Hannes de Wet estimates the oak tree is about 75 feet tall and 120 years old.
A split has appeared in one of the massive tree trunk’s Y-shaped forks and a branch—about 30 feet long, three feet across at its base and smaller limbs sticking out all over—could fall, perhaps onto someone.
Considering the near-constant stream of people walking alongside the yellow do-not-cross tape strung around the job site outside Fletcher Hall on the University of Tennessee at Chattanooga campus, it wouldn’t be hard to do.
Co-owner of Tree Worx Arbor Services, de Wet and his crew must cut off the damaged fork without injuring anyone, including themselves.
“That’s not the kind of job that a dude with a pickup truck can do safely,” said de Wet, who graduated from UTC in 2011 with a degree in business entrepreneurship.
Despite the size of the tree, fixing the problem is a delicate job with a combination of physical labor and handling equipment—such as a multi-story crane with a grasping claw and chainsaw on the end.
“I think that, for a lot of people, it’s, ‘Oh, you just get a chainsaw and a ladder and you’re in business,’” de Wet said. “I think they don’t understand the intricacies of it. All day long you’re solving complicated problems, whether they’re rigging problems where it involves physics and knowing loading forces or they’re geometrical problems.”
The tree is safely cut piece-by-piece and lowered to the ground without incident.
De Wet and his family moved to Chattanooga from South Africa when he was 10 years old and his father took a job at Unum. After graduating from Red Bank High School, de Wet enrolled at UTC.
As a student, he worked part-time for a tree-cutting business and eventually decided to branch out on his own. Tree Worx now has a crew of 30, and de Wet co-owns it with Duane Blomberg.

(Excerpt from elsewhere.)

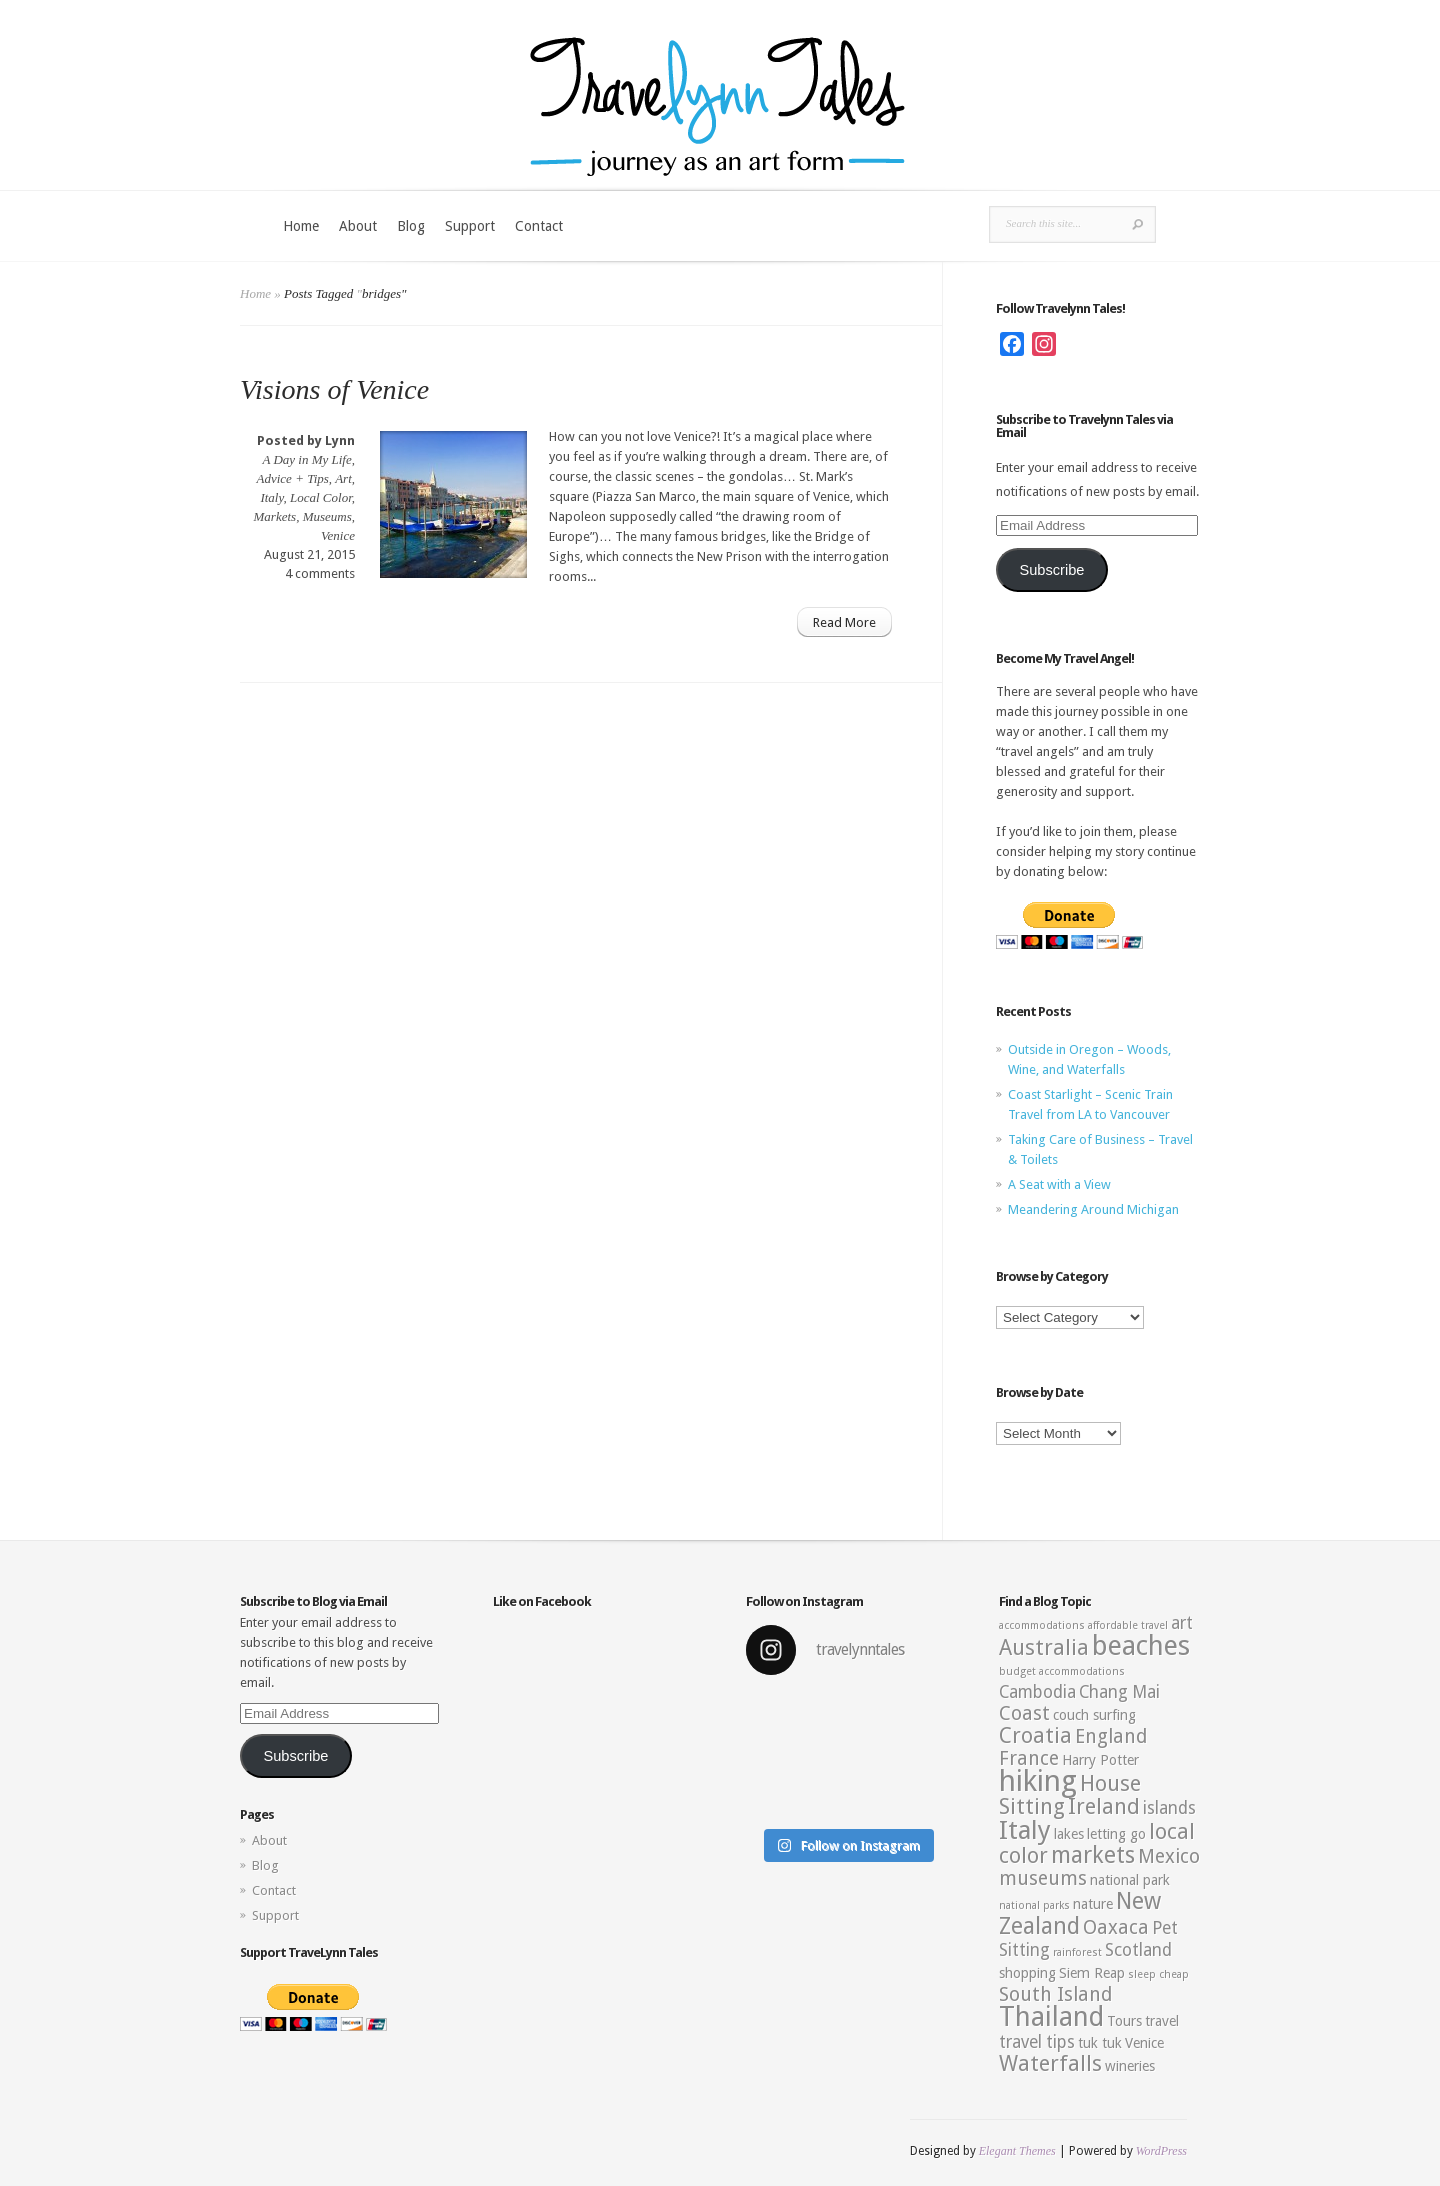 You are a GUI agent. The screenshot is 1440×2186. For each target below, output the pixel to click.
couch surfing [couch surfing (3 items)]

“A lot of these people that do this kind of work are truly athletes and very, very intelligent people,” de Wet said. “It requires a huge amount of physical fitness and it requires that mental toughness of being OK with working in 100-degree weather, the day where it won’t stop raining or the week where it won’t stop raining. You still have to go up to work and do your job with a smile.”
Working outside is a necessity for de Wet. While tree cutting on the side, he spent a couple of years working full-time in retail management at Target.
“It was the opposite of my personality,” he said. “I was inside all day, doing very repetitive tasks and that kind of stuff when my strengths are people and solving different kinds of problems and being outside.
“So, thank the Lord, after two years, I had grown the tree business to just enough of a size that I could make the leap and quit my big-boy job and start doing this full-time.
“It has required a lot of effort to make the business, find the right people and keep the right people, but it’s been a heck of an adventure.”
His company doesn’t just cut trees down or pull fallen ones off roofs or power lines. It also helps keep them strong and alive through specific pruning and health maintenance. He works with homeowners and businesses when choosing and planting trees for their property.
And, yes, carrying chainsaws up a tree to slice off limbs or toppling a massive tree from its base is as dangerous as you’d think, he said.
“You have to operate with that in mind. You can’t get comfortable. We teach on that—having a humble attitude towards your work and a healthy fear around it, a healthy respect for it,” de Wet said. “Your most dangerous guys on the job site are the new guys and the guys who have been around for so long that they’ve lost that respect for the danger of the job.
“Everybody wants to go home to their family at the end of the day, and it doesn’t matter how big you grow the business. If you have somebody that doesn’t make it home to their family one day, it wasn’t worth it.”